Here’s a sign of the times: Ole Miss allows portable generators into the Grove for the first time because overuse of extension cords presented a safety hazard.
I think you know where this is going:
“In 2009, the news media disparaged University of Florida quarterback Tim Tebow for crying on the sidelines after losing a big game, even labeling him Tim ‘Tearbow,’” said psychologist Y. Joel Wong, PhD, the study’s lead author. “However, the college football players in our study who believed … crying was appropriate had higher self-esteem. In contrast, players who believed … crying was inappropriate yet felt they would likely cry in [that] situation had lower self-esteem.”
And, no, that’s not a link to The Onion. Sadly.
Because it’s dawning on us like it is on Brandon Boykin… the buffet is here for you.
If you’ve got an iPhone or iPad, you might want to check this out. I downloaded it yesterday, which means I’ve just started fooling around with it, but it looks promising. The database goes back to 2003 and it’s free, so it’s hard to complain too much.
This really is the quintessential slow-news-day-in-college-football story.
Obvious musical accompaniment from The Move:
Remember Georgia’s first blackout debacle – the 2008 ‘Bama game? Most of us thought the rout in the first half occurred because Saban had his team well prepared and Richt’s team had its proverbial head somewhere else.
Wrong, wrong, wrong.
It was the chips (h/t Team Speed Kills). Not potato chips or poker chips, but “… tiny holographic patches worn on the skin at Chinese acupuncture points that, according to the company that supplied them to Etheridge, Sports With Alternatives To Steroids (S.W.A.T.S.), help the body maintain and replenish its energy supply.”
That may sound like bunk to you or me, but follow this.
… Both coaches were unsure of Ross and the technology. It took several months of texting before Ross would gain their trust. But it was an unexpected display on the college level that jolted S.W.A.T.S. into NFL locker rooms.
On September 27, 2008, No. 10 Alabama went on the road to take on No. 3 Georgia.
“Tonight Alabama is going to triple chip against Georgia and beat the ever living s— out of them,” Ross texted Lynn. “And the chips are going to be the reason why.”

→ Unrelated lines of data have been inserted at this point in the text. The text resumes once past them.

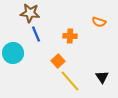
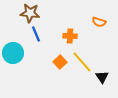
orange square: moved 2 px right, 1 px down
yellow line: moved 12 px right, 19 px up
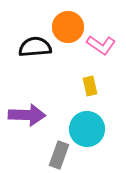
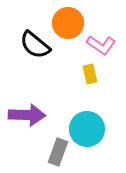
orange circle: moved 4 px up
black semicircle: moved 2 px up; rotated 136 degrees counterclockwise
yellow rectangle: moved 12 px up
gray rectangle: moved 1 px left, 3 px up
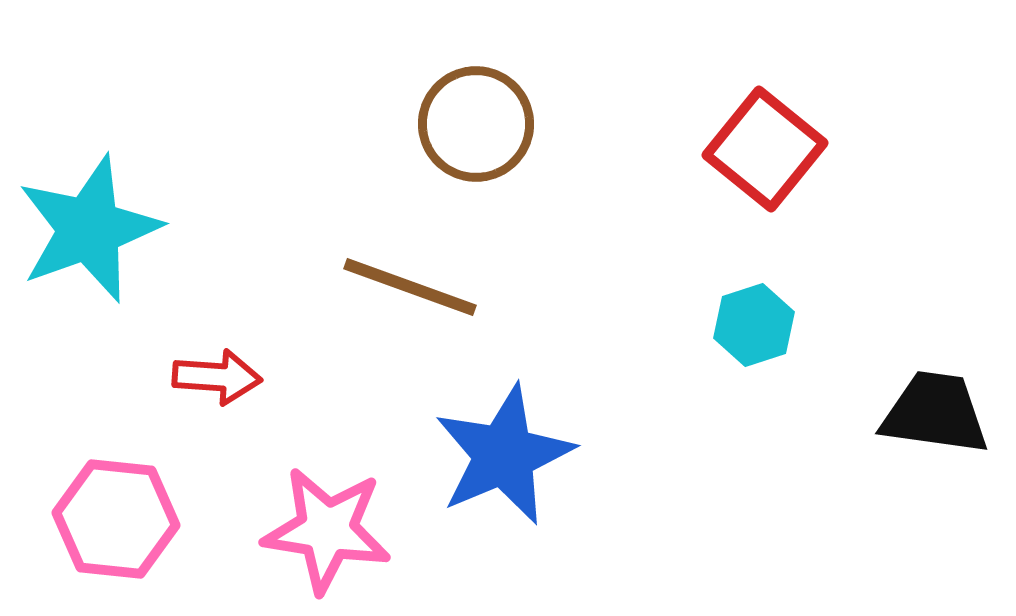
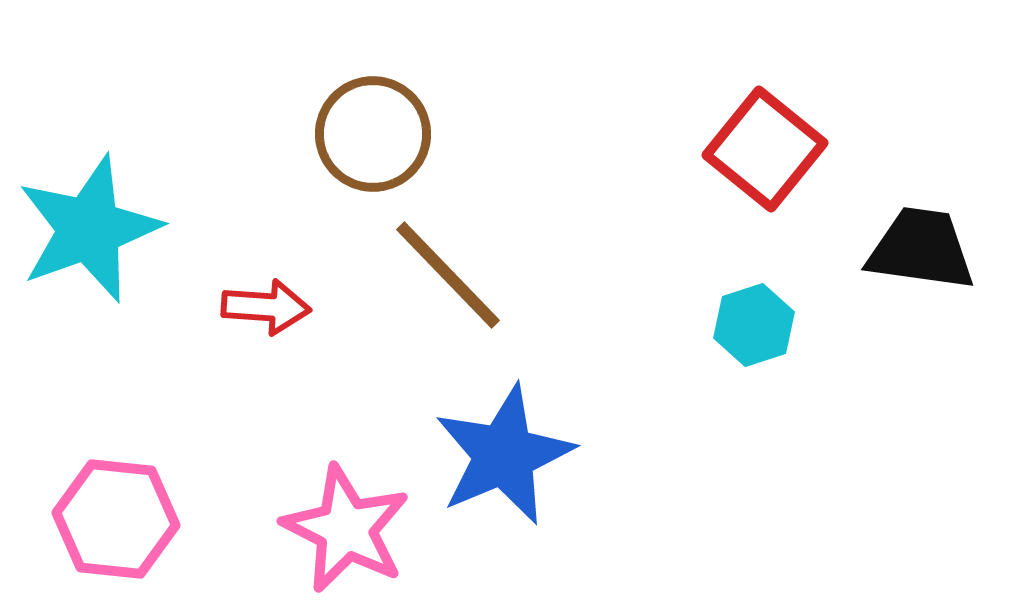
brown circle: moved 103 px left, 10 px down
brown line: moved 38 px right, 12 px up; rotated 26 degrees clockwise
red arrow: moved 49 px right, 70 px up
black trapezoid: moved 14 px left, 164 px up
pink star: moved 19 px right, 1 px up; rotated 18 degrees clockwise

A few months earlier, Ross says he passed along his chips to some University of Alabama student-athletes. One of those was star running back Glen Coffee, who says he did try them. According to Ross, some members of the Crimson Tide football team were wearing the chips the night they took on Georgia, which went into the season ranked No. 1. (Reached by phone, Alabama sports information director Jeff Purinton told ThePostGame.com, “Alabama has nothing to do with this guy.”)

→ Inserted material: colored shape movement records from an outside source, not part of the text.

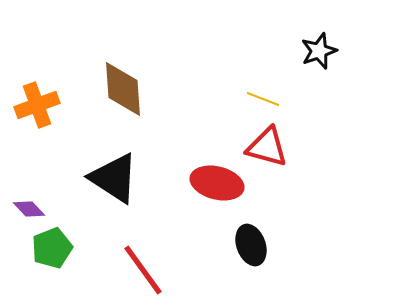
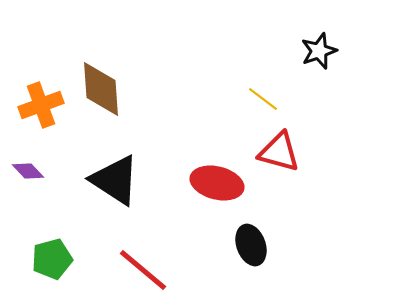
brown diamond: moved 22 px left
yellow line: rotated 16 degrees clockwise
orange cross: moved 4 px right
red triangle: moved 12 px right, 5 px down
black triangle: moved 1 px right, 2 px down
purple diamond: moved 1 px left, 38 px up
green pentagon: moved 11 px down; rotated 6 degrees clockwise
red line: rotated 14 degrees counterclockwise
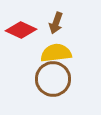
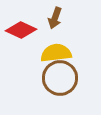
brown arrow: moved 1 px left, 5 px up
brown circle: moved 7 px right, 1 px up
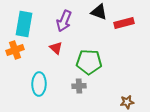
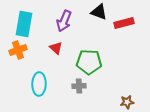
orange cross: moved 3 px right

By halftime, the Crimson Tide was rolling over Georgia, 31-0.
“Okay prophet,” Lynn texted back to Ross, “you have my attention.”
That’s what you have to love about America. This, too.
… The University of Alabama sent a letter to Ross in 2009 ordering him to avoid contact with all of its student-athletes. So he decided to leave the college ranks and focus on the NFL.
Enter Christopher Key. He met Ross through the personal training business in Birmingham. Key has a degree in kinesiology and has owned gyms. Ross introduced him to the chips in 2008, but Key was skeptical. “I thought he was crazy like everyone else did,” Key says. But after researching and testing them, he got on board. Key, an Alabama grad, became the college arm of S.W.A.T.S. Key pitched the chips under a different name, “Mojo,” and says he tried to get his alma mater to consider officially using the chips as a team, but to no avail.
So Ross and Key decided to show Alabama the hard way that the technology worked by taking it to the Crimson Tide’s biggest rival.
Key says an Auburn booster introduced him to several team doctors. After hearing about the technology, they approved the use on several players, including Zac Etheridge. That was in July 2010 — and the players-only meeting soon followed. Many players began wearing the chips. Auburn kept winning.